American Heart Association Publishes Statement on Telemedicine for Stroke
July 1, 2009—In Stroke, the American Heart Association has published a policy statement by Lee H. Schwann, MD, et al that provides recommendations for the implementation of telemedicine within stroke systems of care (2009;40:2635–2660).
According to the statement, telestroke is defined as consultations that involve a physician who is a stroke expert using a high-quality, bidirectional audio and videoconferencing system to interact with a bedside provider and/or patient/caregiver for the purposes of delivering stroke care or advice. It is not a new medical therapy per se; rather, it is a method used to overcome barriers to the delivery of proven, evidence-based therapies that might otherwise be unavailable for stroke patients. In this context, telemedicine can help to establish an organized stroke systems-of-care model (SSCM) and increase utilization of intravenous thrombolysis and stroke unit care. Telestroke can enable the initiation of cost-effective interventions that have been proven to reduce complications and stroke recurrence and can identify and facilitate transfer of patients in the community for specific tertiary care interventions such as neurointensive care, decompressive surgery for life-threatening, space-occupying cerebral infarction, and prompt surgical or endovascular repair of ruptured cerebral aneurysms.
Regarding endovascular therapy and the use of telemedicine for stroke treatment, the statement notes that catheter-based reperfusion (eg, chemical thrombolysis, thromborrhexis, clot retrieval, angioplasty, and/or stenting) may confer benefit in carefully selected patients with acute ischemic stroke who are not eligible for intravenous tissue plasminogen activator thrombolysis or who have failed to respond to it.
Although the window for initiation of catheter-based mechanical clot retrieval may be up to 8 or 9 hours after symptom onset, there are currently only 385 interventional neuroradiologists in the United States practicing in 238 hospitals in 45 states. The ability to increase the proportion of ischemic stroke patients who are transported to centers that can provide reperfusion therapy will rely on increased training of appropriate specialists, although it might result in significant cost savings for the healthcare system that could potentially offset the initial capital costs associated with improved diagnostics or interfacility transport.
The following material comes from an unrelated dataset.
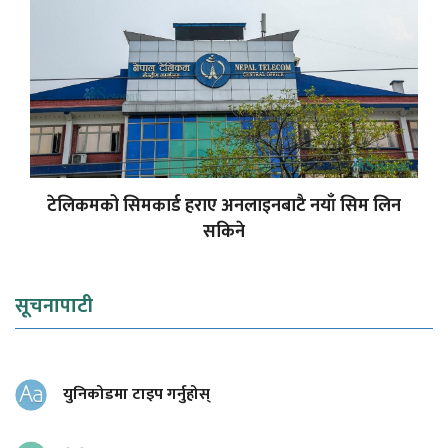
टेलिकमको सिमकार्ड हराए अनलाइनबाटै नयाँ सिम लिन
सकिने
सूचनापाटी
युनिकोडमा टाइप गर्नुहोस्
Also in Stroke, the American Heart Association/American Stroke Association published a scientific statement by Dr. Schwamm, et al that is a review of the evidence for using telemedicine within SSCMs (2009;40:2616–2634). As noted in the statement, it aims to provide a comprehensive and evidence-based review of the scientific data evaluating the use of telemedicine for stroke care delivery and to provide consensus recommendations based on the available evidence. Evidence-based recommendations are included for the use of telemedicine in general neurological assessment and primary prevention of stroke, notification and response of emergency medical services, acute stroke treatment including the hyperacute and emergency department phases, hospital-based subacute stroke treatment and secondary prevention, and rehabilitation.